Imperial Tobacco essuie un blâme

Imperial Tobacco essuie un blâme pour abus de procédures de la Cour supérieure pour s’être opposée au dépôt en preuve de ses propres documents.

Le juge Brian Riordan estime que les dénégations d’Imperial Tobacco sont frivoles, abusives et mal fondées. La compagnie « n’avait pas le droit de se lancer dans une guerre d’usure afin de rendre difficile au maximum la production de milliers de documents que les demandeurs voudront déposer en preuve dans ces dossiers », tranche-t-il dans un jugement rendu hier.


Il s’agit d’un litige secondaire mais fort révélateur dans le recours collectif de 27 milliards de dollars que les fumeurs et le Conseil québécois sur le tabac et la santé (CQTS) ont intenté contre Imperial Tobacco, Rothmans, Benson Hedges et JTI-Macdonald.


Avant le début de ce procès qui doit durer au moins deux ans, les fabricants de cigarettes ont communiqué à leurs adversaires des dizaines de millions de pages de documents.


Dès l’audition des premiers témoins, Imperial Tobacco a nié la véracité et l’exactitude de la plupart des documents qu’elle avait pourtant divulgués.


Les avocats des requérants avaient beau faire valoir que les documents en question provenaient bel et bien d’Imperial Tobacco, rien n’y faisait.
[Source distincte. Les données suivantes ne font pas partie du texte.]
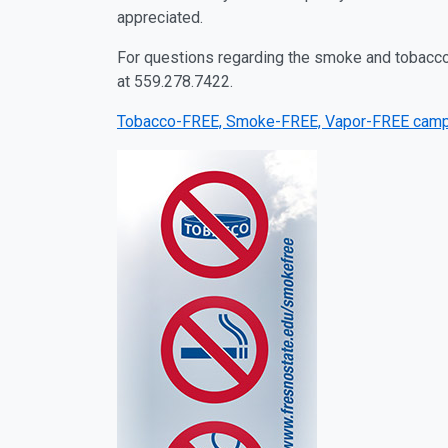
appreciated.
For questions regarding the smoke and tobacco-
at 559.278.7422.
Tobacco-FREE, Smoke-FREE, Vapor-FREE camp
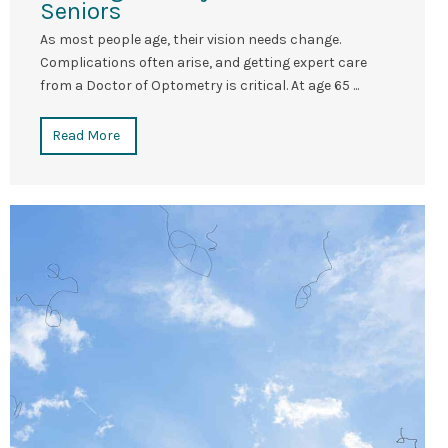
Seniors
As most people age, their vision needs change.
Complications often arise, and getting expert care
from a Doctor of Optometry is critical. At age 65 ...
Read More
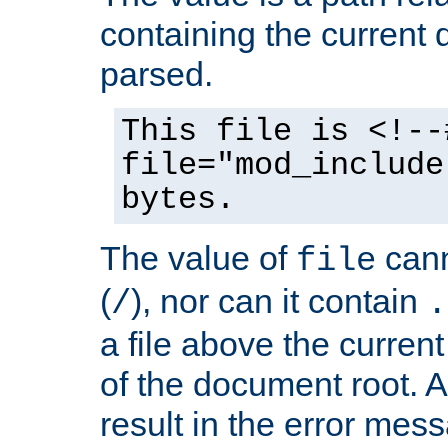
containing the current
parsed.
This file is <!--
file="mod_include
bytes.
The value of
cann
file
(
), nor can it contain
/
.
a file above the current
of the document root. A
result in the error mes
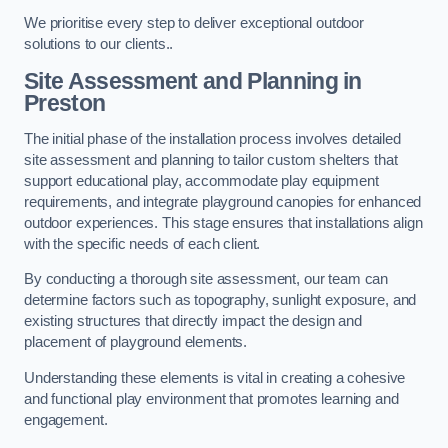
We prioritise every step to deliver exceptional outdoor
solutions to our clients..
Site Assessment and Planning
in
Preston
The initial phase of the installation process involves detailed
site assessment and planning to tailor custom shelters that
support educational play, accommodate play equipment
requirements, and integrate playground canopies for enhanced
outdoor experiences. This stage ensures that installations align
with the specific needs of each client.
By conducting a thorough site assessment, our team can
determine factors such as topography, sunlight exposure, and
existing structures that directly impact the design and
placement of playground elements.
Understanding these elements is vital in creating a cohesive
and functional play environment that promotes learning and
engagement.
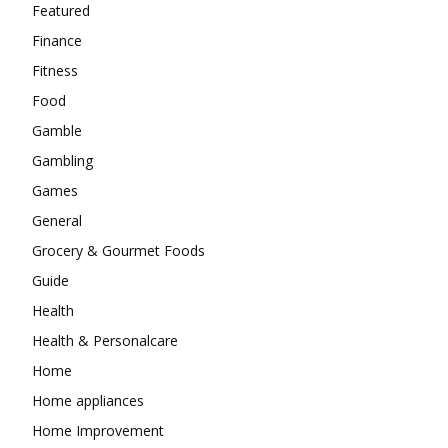
Featured
Finance
Fitness
Food
Gamble
Gambling
Games
General
Grocery & Gourmet Foods
Guide
Health
Health & Personalcare
Home
Home appliances
Home Improvement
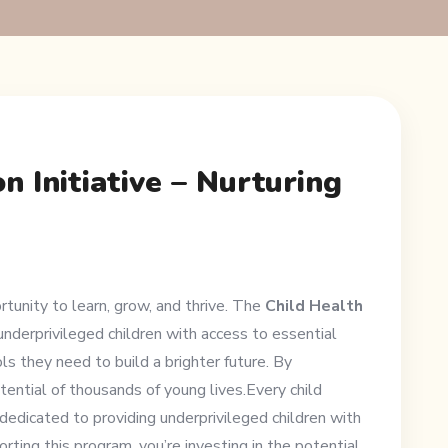
n Initiative – Nurturing
rtunity to learn, grow, and thrive. The
Child Health
underprivileged children with access to essential
ls they need to build a brighter future. By
otential of thousands of young lives.Every child
 dedicated to providing underprivileged children with
rting this program, you’re investing in the potential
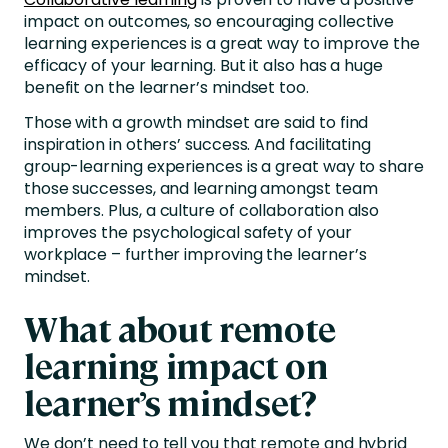
impact on outcomes, so encouraging collective
learning experiences is a great way to improve the
efficacy of your learning. But it also has a huge
benefit on the learner’s mindset too.
Those with a growth mindset are said to find
inspiration in others’ success. And facilitating
group-learning experiences is a great way to share
those successes, and learning amongst team
members. Plus, a culture of collaboration also
improves the psychological safety of your
workplace – further improving the learner’s
mindset.
What about remote
learning impact on
learner’s mindset?
We don’t need to tell you that remote and hybrid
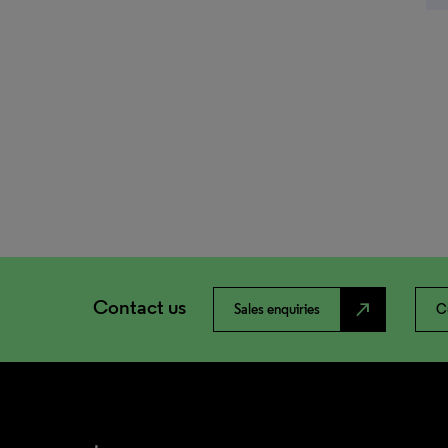
Contact us
north_east
Sales enquiries
C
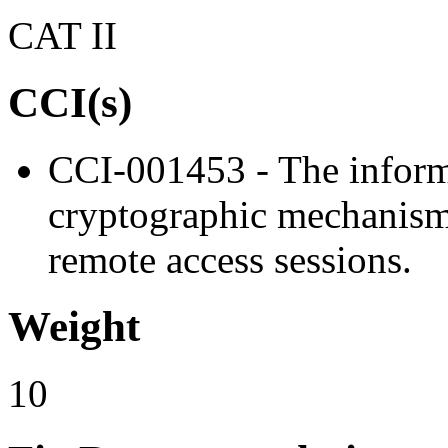
CAT II
CCI(s)
CCI-001453 - The inform
cryptographic mechanisms 
remote access sessions.
Weight
10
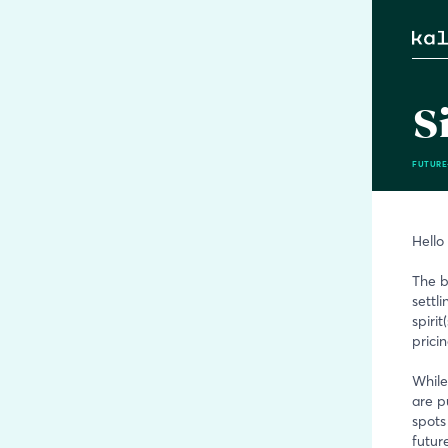
S
FUTURE
Hello
The b
settli
spiri
prici
While
are p
spots
future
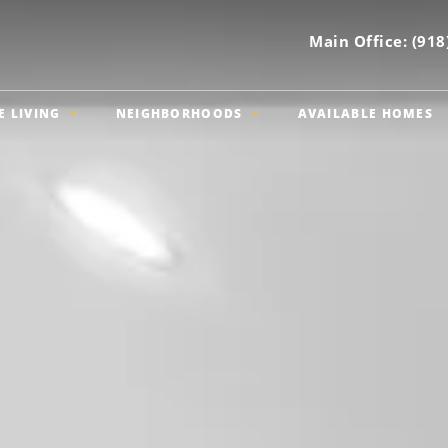
Main Office:
(918
E LIVING
NEIGHBORHOODS
AVAILABLE HOMES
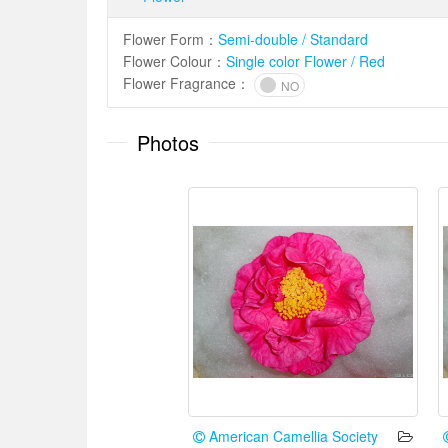
Flower Form
：
Semi-double / Standard
Flower Colour
：
Single color Flower / Red
Flower Fragrance
：
NO
Photos
American Camellia Society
Les avocats de la compagnie insistaient pour que les documents soient produits par les témoins appropriés… même si la plupart d’entre eux sont aujourd’hui décédés.


Le juge Riordan estime qu’il s’agit clairement d’actes de procédures « manifestement mal fondés, de la mauvaise foi et, surtout, de l’utilisation de la procédure de manière excessive ou déraisonnable », autant de comportements sanctionnés par le Code de procédure civile.


Le CQTS juge la décision importante puisque la cause s’appuie sur de nombreux documents d’archives des compagnies de tabac dont plusieurs auteurs ou destinataires ne sont plus de ce monde. « Cette décision aura pour effet d’accélérer le dépôt de la preuve, ce qui devrait avoir un effet positif sur l’avancement de cette cause qui a débuté il y a 13 ans », a commenté le directeur général du CQTS, Mario Bujold.